Extracted records:
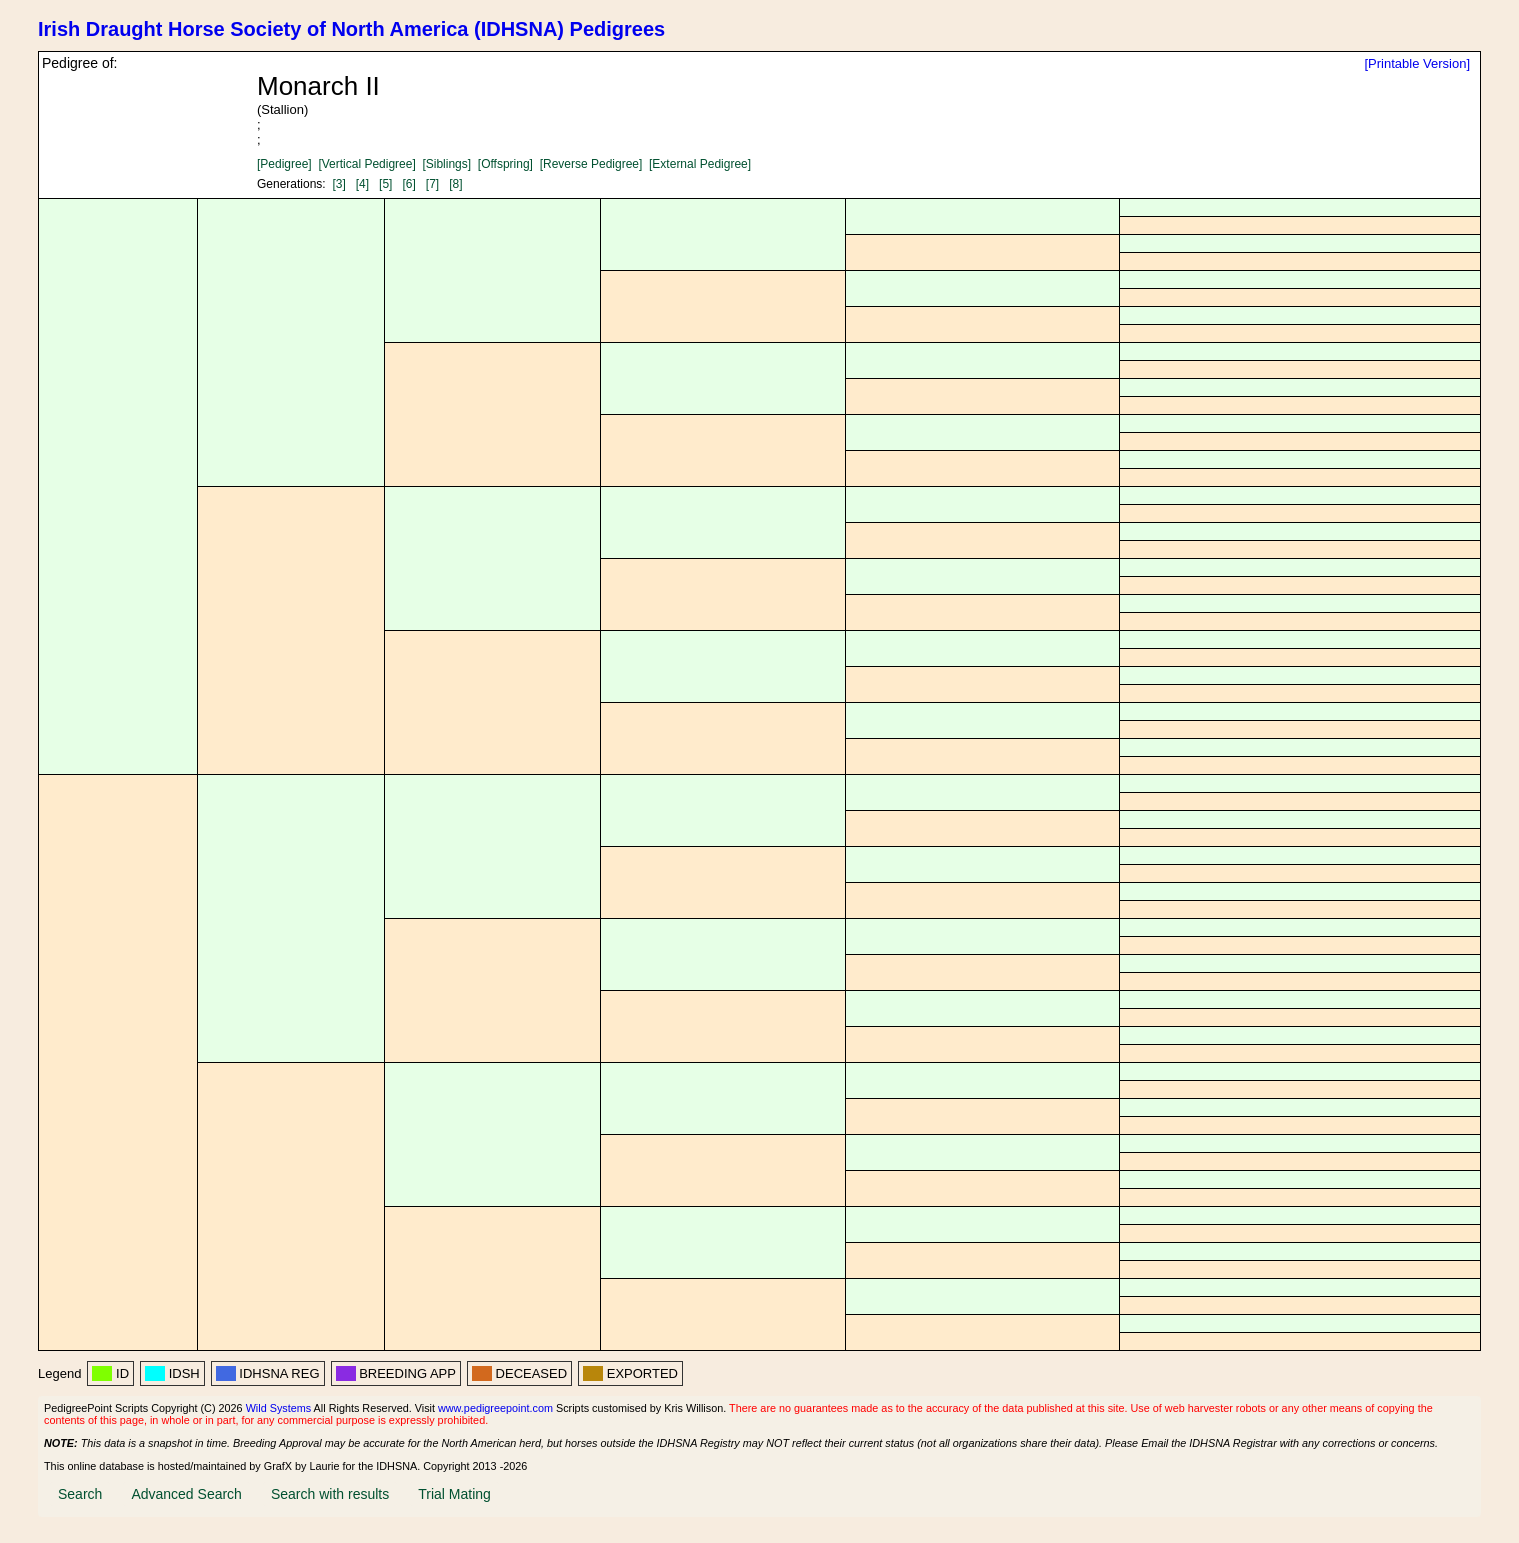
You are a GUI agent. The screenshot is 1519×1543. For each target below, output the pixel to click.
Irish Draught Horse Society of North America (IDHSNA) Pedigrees (351, 29)
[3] (338, 184)
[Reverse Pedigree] (591, 164)
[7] (432, 184)
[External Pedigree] (700, 164)
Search (80, 1494)
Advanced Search (186, 1494)
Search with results (330, 1494)
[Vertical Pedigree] (366, 164)
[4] (362, 184)
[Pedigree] (284, 164)
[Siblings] (446, 164)
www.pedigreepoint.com (495, 1408)
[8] (455, 184)
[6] (408, 184)
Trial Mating (454, 1494)
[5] (385, 184)
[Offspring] (505, 164)
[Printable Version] (1417, 63)
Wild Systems (279, 1408)
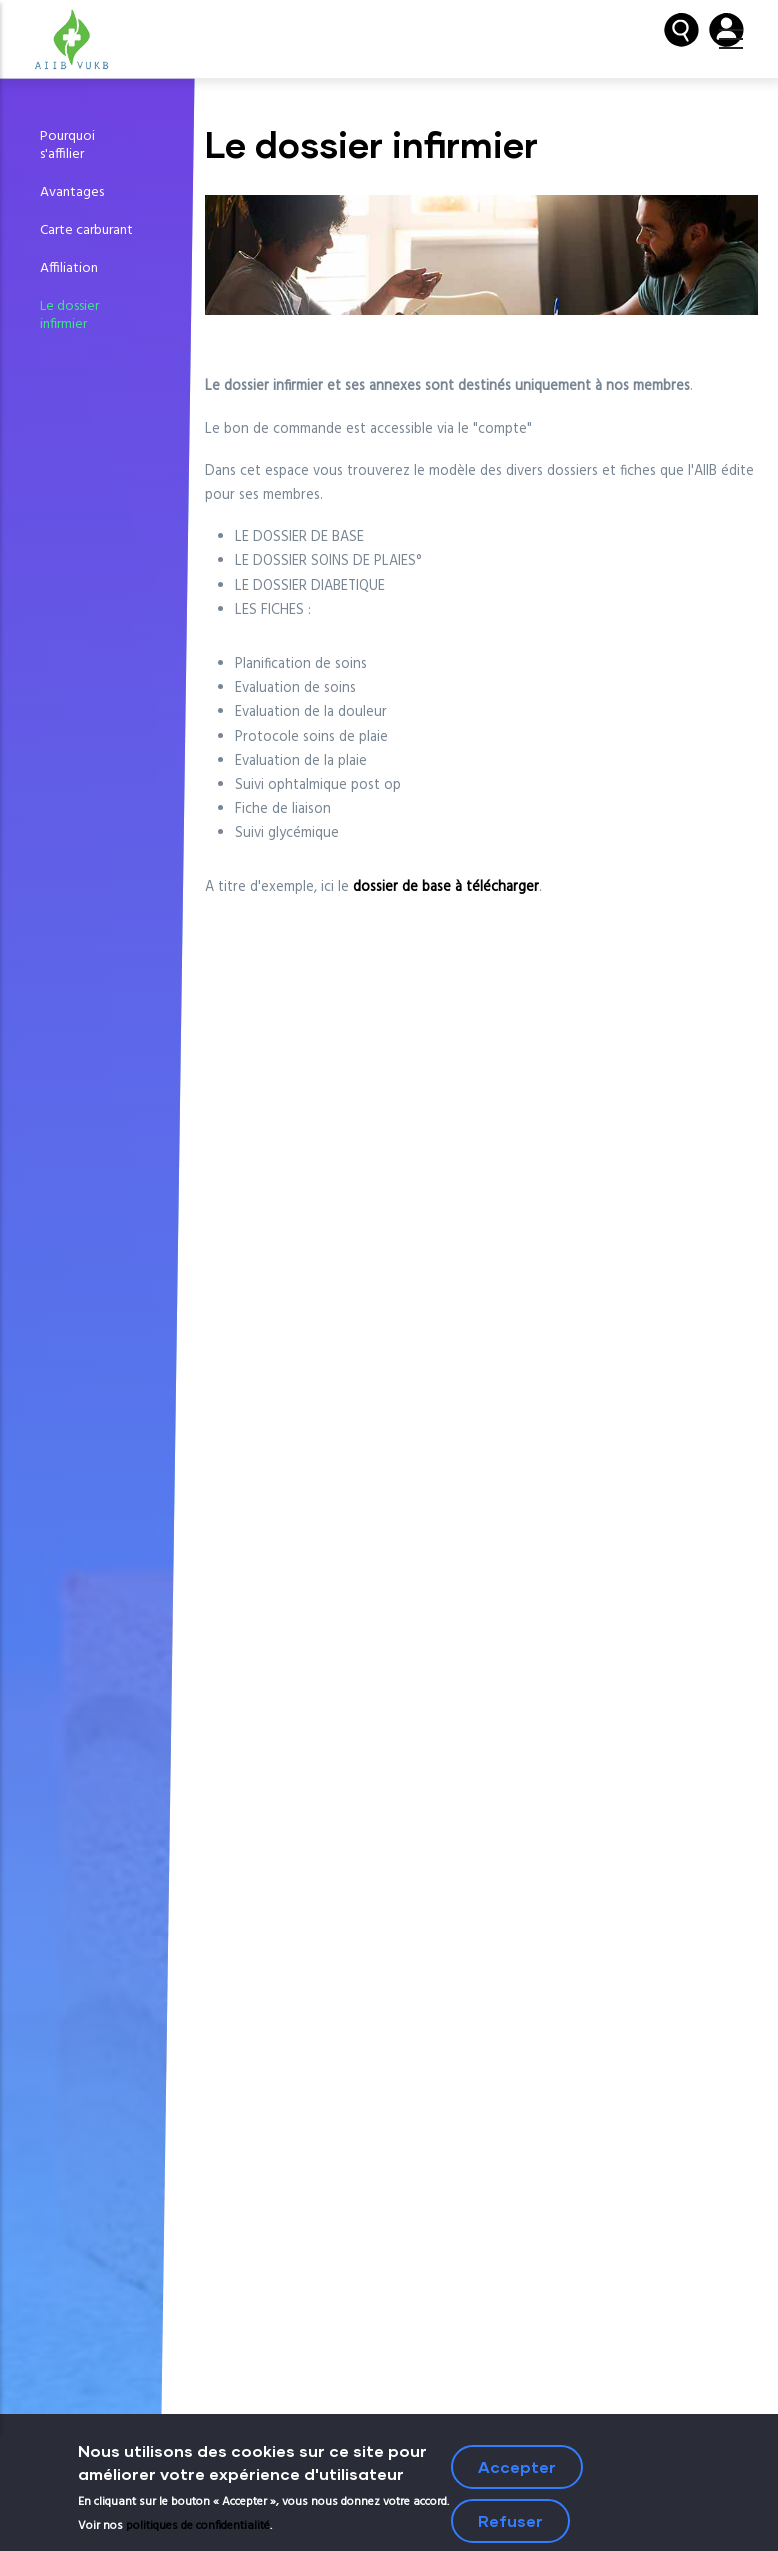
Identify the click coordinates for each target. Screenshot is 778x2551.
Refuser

ASSIGNED TASK →
What you hand back should match the entries above exactly, except that no picture appears.

ANSWER BOX →
You are a GUI agent. The screenshot is 1519×1543. For each target below, output the pixel to click.
Irish Draught Horse Society of North America (IDHSNA) Pedigrees (351, 29)
[3] (338, 184)
[Reverse Pedigree] (591, 164)
[7] (432, 184)
[External Pedigree] (700, 164)
Search (80, 1494)
Advanced Search (186, 1494)
Search with results (330, 1494)
[Vertical Pedigree] (366, 164)
[4] (362, 184)
[Pedigree] (284, 164)
[Siblings] (446, 164)
www.pedigreepoint.com (495, 1408)
[8] (455, 184)
[6] (408, 184)
Trial Mating (454, 1494)
[5] (385, 184)
[Offspring] (505, 164)
[Printable Version] (1417, 63)
Wild Systems (279, 1408)
Identify the click coordinates for each target. Screenshot is 778x2551.
Refuser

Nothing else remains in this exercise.